Friday, May 30, 2008

Scott McClellen and his book

Scott McClellen has written a book, in which he claims that the Bush Administration propagandized us into war, he claims to have seen Karl Rove and Scooter Libby having a clandestine conversation, and he claimed that the media was overly deferential to the White House. Can you figure out which of those three claims the Conservative and the Mainstream Media aren't touching with a ten foot pole. That's right. Everybody knows we have a liberal media or an aggressive professional media; for McClellen to to claim they are just lapdogs is crazy!

So instead we get bizarre attacks, like this one from Mike Gallagher's latest article.
I often wonder if people like Scott McClellan ever stop and think about the pain and grief their money-grubbing antics cause the families of the brave men and women who are serving their country overseas. After all, if one accepts the premise that President Bush erred in going to war, then the mission of the United States military is absolutely in vain.

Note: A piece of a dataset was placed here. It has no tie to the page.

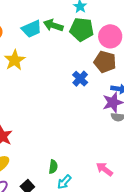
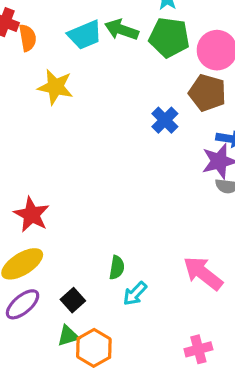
yellow star: (15, 60) -> (55, 87), turned -30
pink arrow: (104, 169) -> (203, 273), size x1.4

Perhaps when McClellan cashes his hefty paychecks, he'll be like Ebeneezer Scrooge seeing the face of Marley on the door post and see the pained faces of men and women who simply cannot understand why a man like him would want to publish an anti-war book smack dab in the middle of a war.

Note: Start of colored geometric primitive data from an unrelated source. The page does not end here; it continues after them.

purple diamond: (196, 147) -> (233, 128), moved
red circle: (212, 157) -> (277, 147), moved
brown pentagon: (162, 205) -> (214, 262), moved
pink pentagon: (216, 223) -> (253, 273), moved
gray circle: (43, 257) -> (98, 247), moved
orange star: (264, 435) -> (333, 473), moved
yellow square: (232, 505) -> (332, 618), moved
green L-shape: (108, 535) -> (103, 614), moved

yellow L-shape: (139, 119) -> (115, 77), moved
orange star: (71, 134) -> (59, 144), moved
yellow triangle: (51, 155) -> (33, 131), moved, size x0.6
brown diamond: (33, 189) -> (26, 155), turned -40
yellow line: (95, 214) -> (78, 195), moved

Do you suppose Osama bin Laden will read McClellan's book? If he does, he's sure to enjoy it.
That's just down right nasty, isn't it? Telling the truth about this war is practically an act of treason and it stabs our brave fighting men and women in the back. Nasty. And untrue.

We have civilian control over the military and thus it is our duty as citizens and civilians to keep an eye on the military. We need to protect our military from being used unwisely, a task that we, as a nation, failed at in 2001. The fact that we were propagandized into invading Iraq is not a slur on the soldiers, as Gallagher asserts, but instead a condemnation on us and the Bush Administration. The Bush Administration for deceiving us, and us for letting ourselves be deceived.

For more on what I think is McClellen's most damning complaint, that the media was too compliant in the run up to the Iraq War, here is a post from Glenn Greenwald.
Just consider how remarkable that is. George Bush's own Press Secretary criticizes the American media for being "too deferential" to the Government. He lays the blame for Bush's ability to propagandize the nation on the media's uncritical dissemination of the Republican administration's falsehoods. And most notably of all, McClellan actually uses cynical scare quotes when invoking the phrase which, in conventional political discourse, is deemed the most unassailable truth of all: The Liberal Media.

How much longer can this preposterous myth be sustained when even the White House Spokesman not only mocks the phrase but derides the media for being "too deferential" to the right-wing Government "in regard to the most important decision facing the nation during [his] years in Washington"?
Yeah, I guess I can see why the Media and Conservatives aren't keen to talk about this.